>>>>

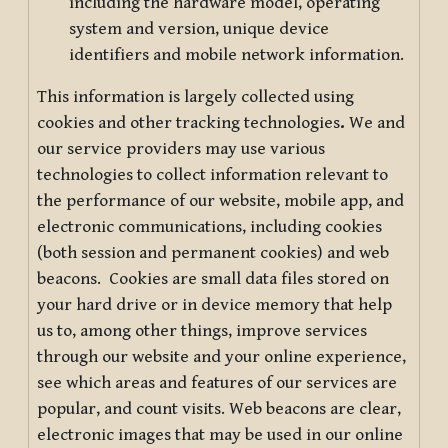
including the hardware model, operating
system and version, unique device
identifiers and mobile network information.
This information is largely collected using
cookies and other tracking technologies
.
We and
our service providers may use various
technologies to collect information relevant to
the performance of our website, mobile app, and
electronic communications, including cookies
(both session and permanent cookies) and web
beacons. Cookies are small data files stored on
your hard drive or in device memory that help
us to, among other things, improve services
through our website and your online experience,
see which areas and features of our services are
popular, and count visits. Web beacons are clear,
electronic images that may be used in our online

<<<<
>>>>

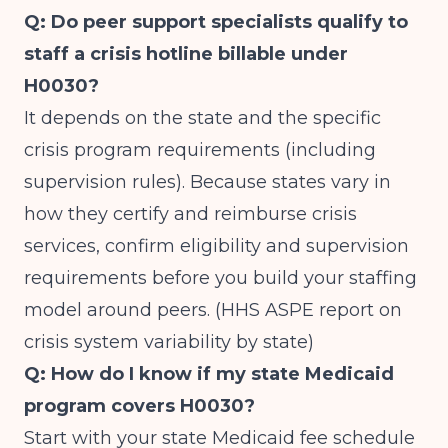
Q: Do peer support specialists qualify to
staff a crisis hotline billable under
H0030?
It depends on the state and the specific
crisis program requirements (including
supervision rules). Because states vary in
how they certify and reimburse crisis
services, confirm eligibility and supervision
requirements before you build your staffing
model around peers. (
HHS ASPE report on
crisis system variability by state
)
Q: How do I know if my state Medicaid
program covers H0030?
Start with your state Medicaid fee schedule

<<<<

== TASK GOAL ==
Write down again, exactly as given, only the lines above that fall from the line with "cookies and other tracking technologies" to the line with "beacons. Cookies are", inclusive.

== COMPLETED TASK ==
cookies and other tracking technologies
.
We and
our service providers may use various
technologies to collect information relevant to
the performance of our website, mobile app, and
electronic communications, including cookies
(both session and permanent cookies) and web
beacons. Cookies are small data files stored on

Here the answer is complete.